- equality & hierarchy. According to evolutionist theorists – like Lewis Henry Morgan or, more recently, James C. Scott – the history has a linear evolution, from simple to complex, from equality to hierarchy. The first vestiges of this world-view are to be found at Jean Jacques Rousseau (1712-1778) – and his metaphor of humans as doves; and Thomas Hobbes (1588-1679) – and his metaphor of humans as eagles or wolfs. These two authors envisioned the human development as a fall from an original state of nature – a state of innocence, to the present times – as a state of corruption.
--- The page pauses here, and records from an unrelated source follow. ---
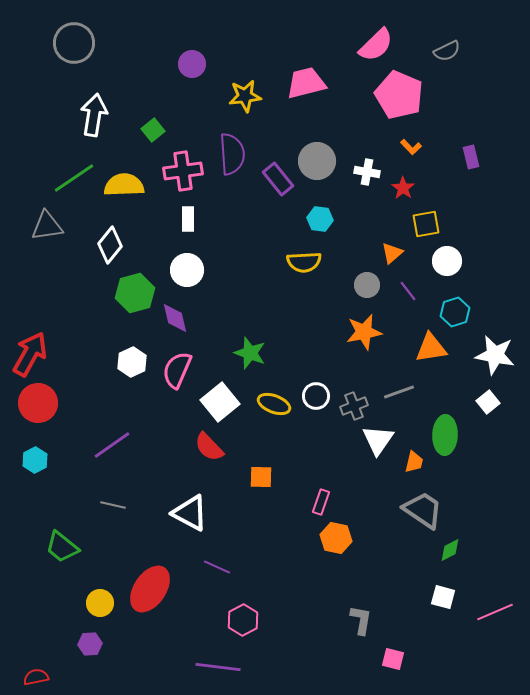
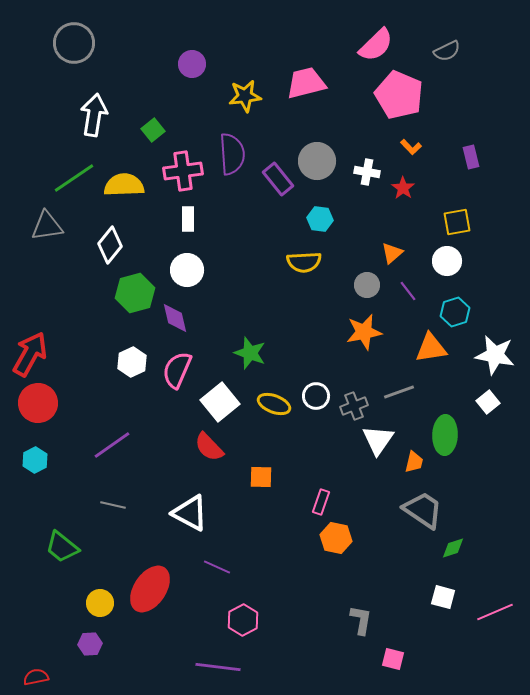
yellow square at (426, 224): moved 31 px right, 2 px up
green diamond at (450, 550): moved 3 px right, 2 px up; rotated 10 degrees clockwise
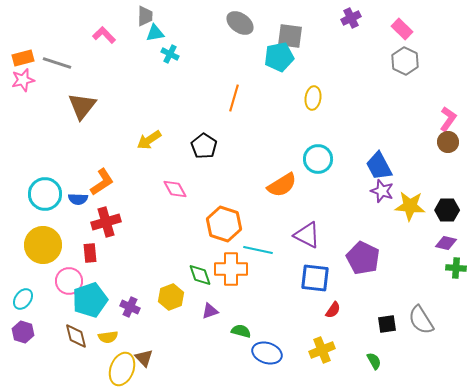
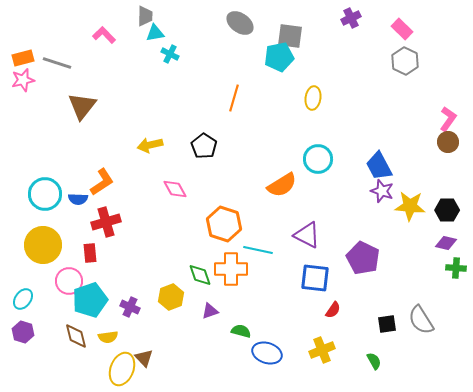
yellow arrow at (149, 140): moved 1 px right, 5 px down; rotated 20 degrees clockwise
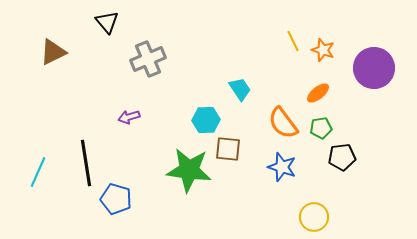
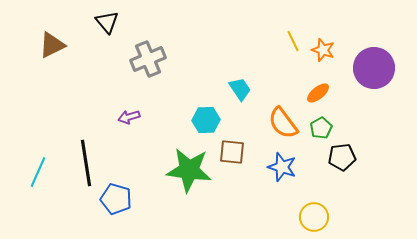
brown triangle: moved 1 px left, 7 px up
green pentagon: rotated 20 degrees counterclockwise
brown square: moved 4 px right, 3 px down
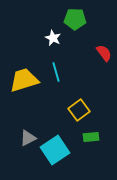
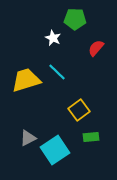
red semicircle: moved 8 px left, 5 px up; rotated 102 degrees counterclockwise
cyan line: moved 1 px right; rotated 30 degrees counterclockwise
yellow trapezoid: moved 2 px right
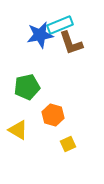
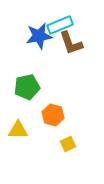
blue star: moved 1 px left, 1 px down
yellow triangle: rotated 30 degrees counterclockwise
In fact, this world-view is centered on the notion of equality (hierarchy being the lack of equality) and they – the equality/ hierarchy – are the result of three elements: tradition (sovereignty), reason (bureaucracy) and charisma (autocracy/ aristocracy), these elements favoring the rise of private property. More or less, this world view has some affinities with the Biblical perspective: the Fall, the Garden of Eden, the serpent and the fruit. The Garden of Eden is represented by simple and equalitarian societies and the original state of nature. The Fall is neither more, nor less the arrow of history and the direction of evolution. The fruit is – of course – the cereal grain. While the role of the serpent has no clear counterpart, nor correspondence for this scientific perspective.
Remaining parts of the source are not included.